Lord Kerr is the latest former Supreme Court judge to cheer on the rise of judicial power in politics.

Andrew Tettenborn

Topics Brexit Politics UK

You don’t need to be party political to have pretty strong views about how the country should be run. Senior judges are no exception to this. And many of them, once they have retired, are becoming increasingly open about what they think.

Hard on the heels of Lady Hale and Lord Neuberger, the latest mask to slip was that of Lord Kerr, who, having stepped down from the Supreme Court after 11 years, gave an interestingly candid interview to the Guardian.

Tellingly, the interview earned fawning praise from patrician Remainer Simon Jenkins in the Guardian the same day.

Kerr began, in good Sir Humphrey style, by laying into Boris Johnson and Priti Patel, particularly her reference to activist lawyers and her impatience with the courts. Activist lawyers? Perish the thought! They were just being (as Kerr put it) ‘re-activist’, carrying out their vital function of calling out excesses of government power on behalf of people who brought them problems.

And what about the exponential growth of human-rights law and other administrative challenges to government action? Nothing to worry about: just the courts doing as parliament had told them, and providing a healthy ‘vouching or checking mechanism for the validity [of] laws that parliament has enacted or the appropriate international treaties to which we have subscribed’.

The Supreme Court prorogation decision? ‘Nothing to do with the court carrying out some sort of political analysis’, he said. The court had been merely observing the boundary between judging and politics, and had scrupulously avoided intruding on the latter, he claimed.

Having lambasted Johnson and Patel, Lord Kerr turned his attention to the most recent cause célèbre of lawyers: the Internal Market Bill. To remind you, the provision which caused outrage for potentially breaking international law gives ministers the ability to preserve freedom of trade within the UK as a backstop in the case of a No Deal Brexit. Bizarrely, Lord Kerr agreed with fellow former judge Lord Neuberger that proposals like this marked the beginning of a slide into the land of Boris the Dictator.

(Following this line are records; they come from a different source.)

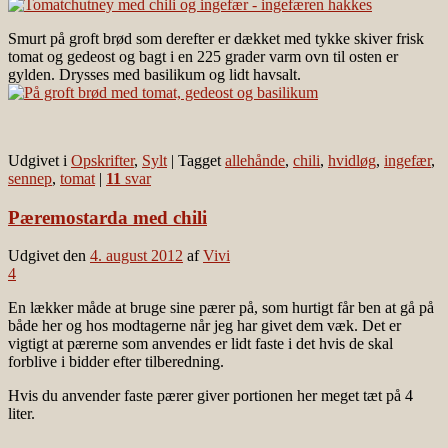
Smurt på groft brød som derefter er dækket med tykke skiver frisk
tomat og gedeost og bagt i en 225 grader varm ovn til osten er
gylden. Drysses med basilikum og lidt havsalt.
Udgivet i
Opskrifter
,
Sylt
|
Tagget
allehånde
,
chili
,
hvidløg
,
ingefær
,
sennep
,
tomat
|
11
svar
Pæremostarda med chili
Udgivet den
4. august 2012
af
Vivi
4
En lækker måde at bruge sine pærer på, som hurtigt får ben at gå på
både her og hos modtagerne når jeg har givet dem væk. Det er
vigtigt at pærerne som anvendes er lidt faste i det hvis de skal
forblive i bidder efter tilberedning.
Hvis du anvender faste pærer giver portionen her meget tæt på 4
liter.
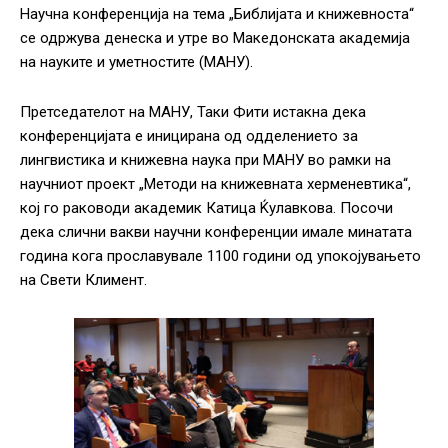
Научна конференција на тема „Библијата и книжевноста“
се одржува денеска и утре во Македонската академија
на науките и уметностите (МАНУ).
Претседателот на МАНУ, Таки Фити истакна дека
конференцијата е иницирана од одделението за
лингвистика и книжевна наука при МАНУ во рамки на
научниот проект „Методи на книжевната херменевтика“,
кој го раководи академик Катица Ќулавкова. Посочи
дека слични вакви научни конференции имале минатата
година кога прославувале 1100 години од упокојувањето
на Свети Климент.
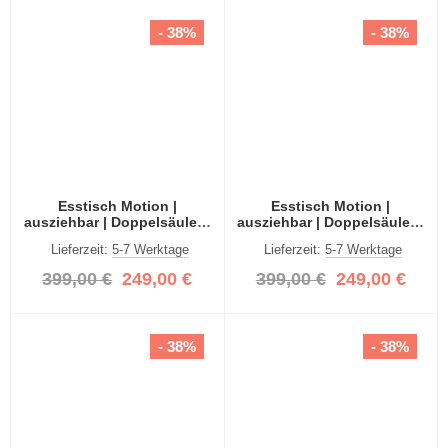
- 38%
- 38%
Esstisch Motion |
Esstisch Motion |
ausziehbar | Doppelsäulen-
ausziehbar | Doppelsäulen-
Fußgestell | Artisan Eiche /
Fußgestell | Artisan Eiche /
Lieferzeit:
5-7 Werktage
Lieferzeit:
5-7 Werktage
grau | 150(190)x90
grau | 150(190)x90
399,00 €
249,00 €
399,00 €
249,00 €
- 38%
- 38%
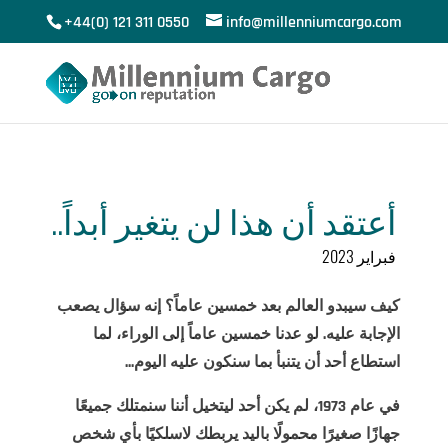
+44(0) 121 311 0550
info@millenniumcargo.com
أعتقد أن هذا لن يتغير أبداً..
فبراير 2023
كيف سيبدو العالم بعد خمسين عاماً؟ إنه سؤال يصعب
الإجابة عليه. لو عدنا خمسين عاماً إلى الوراء، لما
استطاع أحد أن يتنبأ بما سنكون عليه اليوم...
في عام 1973، لم يكن أحد ليتخيل أننا سنمتلك جميعًا
جهازًا صغيرًا محمولًا باليد يربطك لاسلكيًا بأي شخص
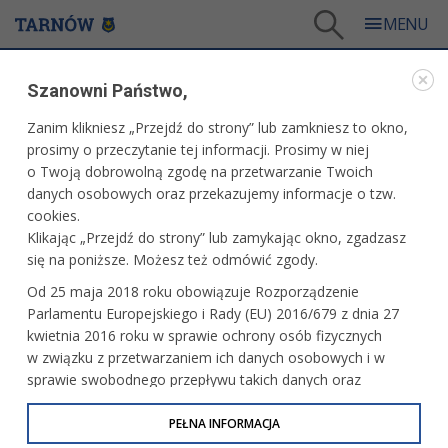
Tarnów
/
Dla mieszkańców
/
Aktualności
/
Miasto
/
Szanowni Państwo,
Warsztaty plastyczne „Dla Ciebie, Mamo!”
Zanim klikniesz „Przejdź do strony” lub zamkniesz to okno,
WARTO PRZECZYTAĆ
prosimy o przeczytanie tej informacji. Prosimy w niej
o Twoją dobrowolną zgodę na przetwarzanie Twoich
WARSZTATY PLASTYCZNE „DLA CIEBIE, MAMO!”
danych osobowych oraz przekazujemy informacje o tzw.
cookies.
18.05.2026, 14:40
Redakcja tarnow.pl
Klikając „Przejdź do strony” lub zamykając okno, zgadzasz
się na poniższe. Możesz też odmówić zgody.
Z okazji przypadającego w przyszłym tygodniu Dnia Matki,
Od 25 maja 2018 roku obowiązuje Rozporządzenie
Biblioteka Pedagogiczna przy ul. Nowy Świat 30, w sobotę,
Parlamentu Europejskiego i Rady (EU) 2016/679 z dnia 27
23 maja zaprasza mamy i dzieci (w wieku powyżej 4 lat) na
kwietnia 2016 roku w sprawie ochrony osób fizycznych
twórcze warsztaty plastyczne „Dla Ciebie, Mamo!”.
w związku z przetwarzaniem ich danych osobowych i w
sprawie swobodnego przepływu takich danych oraz
uchylenia dyrektywy 95/46/WE (określane jako RODO, GDPR
lub Ogólne Rozporządzenie o Ochronie Danych
PEŁNA INFORMACJA
Osobowych). Celem RODO jest ujednolicenie zasad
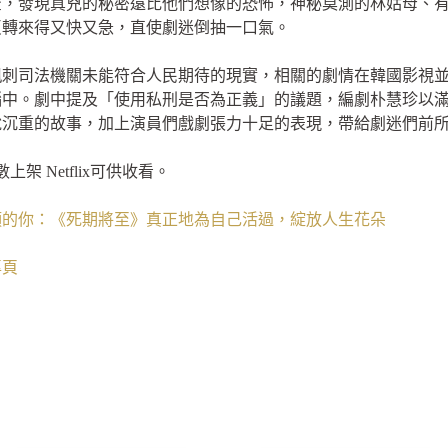
查，發現真兇的秘密遠比他們想像的恐怖，神秘莫測的林姑母、
反轉來得又快又急，直使劇迷倒抽一口氣。
諷刺司法機關未能符合人民期待的現實，相關的劇情在韓國影視
腦中。劇中提及「使用私刑是否為正義」的議題，編劇朴慧珍以
說沉重的故事，加上演員們戲劇張力十足的表現，帶給劇迷們前
架 Netflix可供收看。
頭的你：《死期將至》真正地為自己活過，綻放人生花朵
專頁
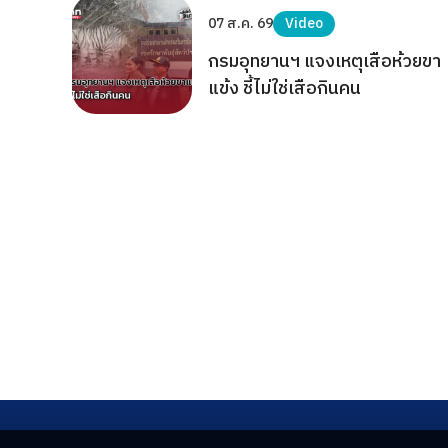
07 ส.ค. 69
Video
กรมอุทยานฯ แจงเหตุเสือห้วยขา
แข้ง ชี้ไม่ใช่เสือกินคน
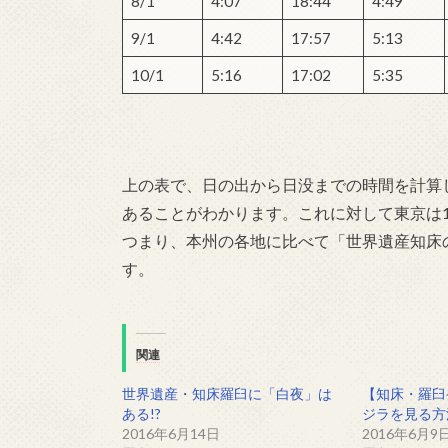
8/1
4:07
18:44
4:49
9/1
4:42
17:57
5:13
10/1
5:16
17:02
5:35
上の表で、日の出から日没までの時間を計算し
あることがわかります。これに対して東京は14
つまり、本州の各地に比べて「世界遺産知床
す。
関連
世界遺産・知床羅臼に「白夜」は
【知床・羅臼
ある!?
ジラを見る方
2016年6月14日
2016年6月9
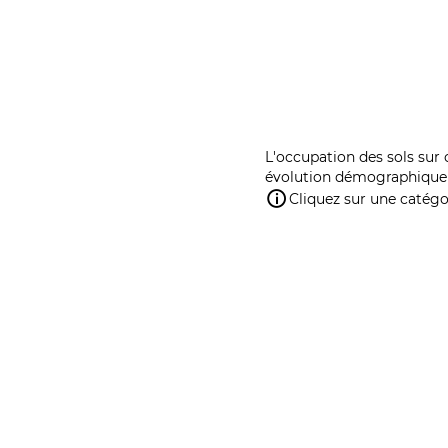
L'occupation des sols sur 
évolution démographique 
Cliquez sur une catégor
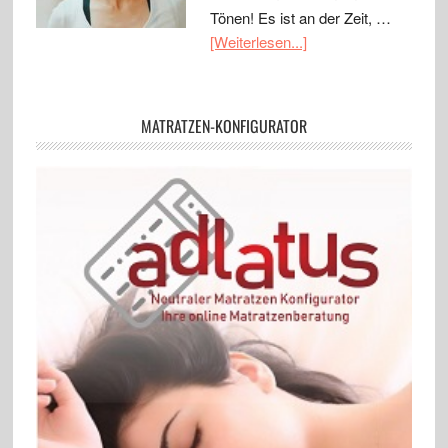
Tönen! Es ist an der Zeit, …
[Weiterlesen...]
MATRATZEN-KONFIGURATOR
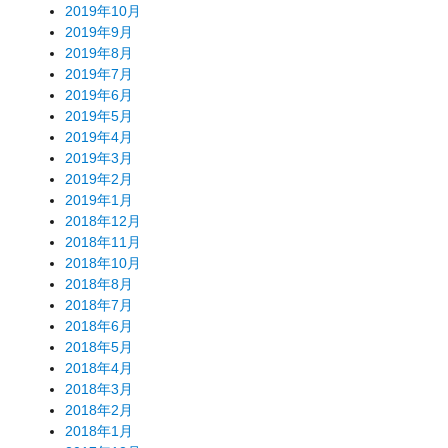
2019年10月
2019年9月
2019年8月
2019年7月
2019年6月
2019年5月
2019年4月
2019年3月
2019年2月
2019年1月
2018年12月
2018年11月
2018年10月
2018年8月
2018年7月
2018年6月
2018年5月
2018年4月
2018年3月
2018年2月
2018年1月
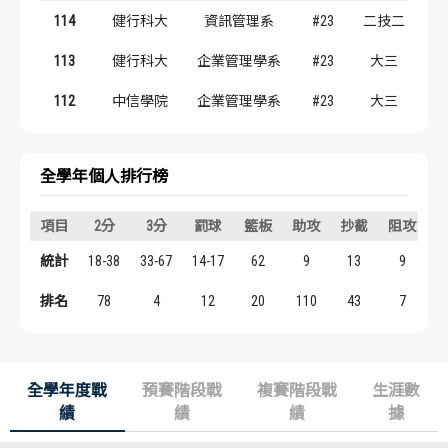
歷屆冠軍
歷屆冠軍
114
健行科大
資訊管理系
#23
二技二
113
健行科大
企業管理學系
#23
大三
歷屆個人獎得主
歷屆個人獎得主
112
中信學院
企業管理學系
#23
大三
歷史數據排行
歷史數據排行
全學年個人排行榜
項目
2分
3分
罰球
籃板
助攻
抄截
阻攻
統計
18-38
33-67
14-17
62
9
13
9
1
排名
78
4
12
20
110
43
7
全學年度戰
預賽階段戰
複賽階段戰
生涯數
績
績
績
據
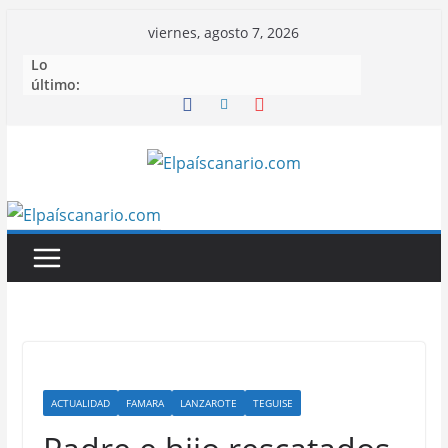
Saltar
viernes, agosto 7, 2026
al
Lo
contenido
último:
ACTUALIDAD
FAMARA
LANZAROTE
TEGUISE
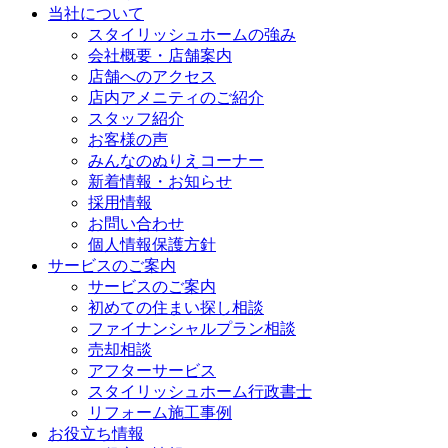
当社について
スタイリッシュホームの強み
会社概要・店舗案内
店舗へのアクセス
店内アメニティのご紹介
スタッフ紹介
お客様の声
みんなのぬりえコーナー
新着情報・お知らせ
採用情報
お問い合わせ
個人情報保護方針
サービスのご案内
サービスのご案内
初めての住まい探し相談
ファイナンシャルプラン相談
売却相談
アフターサービス
スタイリッシュホーム行政書士
リフォーム施工事例
お役立ち情報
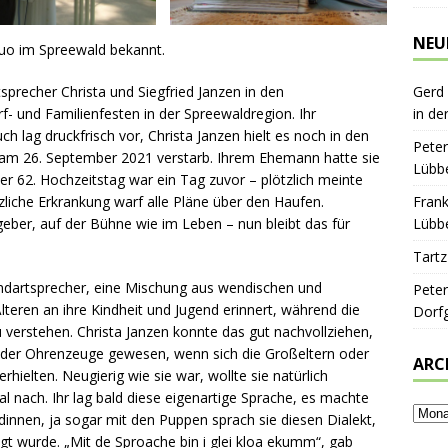
NEU
Duo im Spreewald bekannt.
sprecher Christa und Siegfried Janzen in den
Gerd
f- und Familienfesten in der Spreewaldregion. Ihr
in de
lag druckfrisch vor, Christa Janzen hielt es noch in den
Peter
t am 26. September 2021 verstarb. Ihrem Ehemann hatte sie
Lübbe
er 62. Hochzeitstag war ein Tag zuvor – plötzlich meinte
ötzliche Erkrankung warf alle Pläne über den Haufen.
Frank
eber, auf der Bühne wie im Leben – nun bleibt das für
Lübbe
Tartz
ndartsprecher, eine Mischung aus wendischen und
Peter
lteren an ihre Kindheit und Jugend erinnert, während die
Dorf
u verstehen. Christa Janzen konnte das gut nachvollziehen,
eder Ohrenzeuge gewesen, wenn sich die Großeltern oder
ARC
elten. Neugierig wie sie war, wollte sie natürlich
l nach. Ihr lag bald diese eigenartige Sprache, es machte
dinnen, ja sogar mit den Puppen sprach sie diesen Dialekt,
gt wurde. „Mit de Sproache bin i glei kloa ekumm“, gab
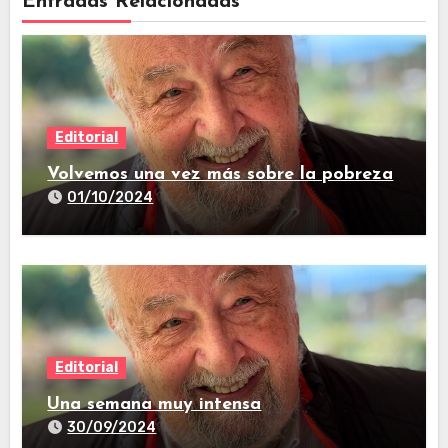
Entradas Relacionadas
Editorial
Volvemos una vez más sobre la pobreza
01/10/2024
Editorial
Una semana muy intensa
30/09/2024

It’s not too difficult to see that however orthodox these arguments may be in establishment circles, they are nonsense. You may not like Priti Patel’s views on ‘lefty lawyers’, but that is the give and take of politics. There is no more reason to insulate politically active lawyers from forthright criticism from the right than to protect well-heeled City solicitors from attack from the left for, say, defending mega-corporations against claims by pollution victims in the Third World.

In any case, the thrust of Patel’s argument was not that something should be done about activist lawyers themselves, but that the law should be changed democratically to deprive them of ammunition. Again, you might not approve of that, but if you don’t, there’s a simple answer: vote for someone else.

What’s more, why should ministers not ask questions about the ever-expanding influence of human-rights law? Since every inch gained by human rights tends to be an inch lost to democracy, it is something that needs to be thought about very carefully and sceptically.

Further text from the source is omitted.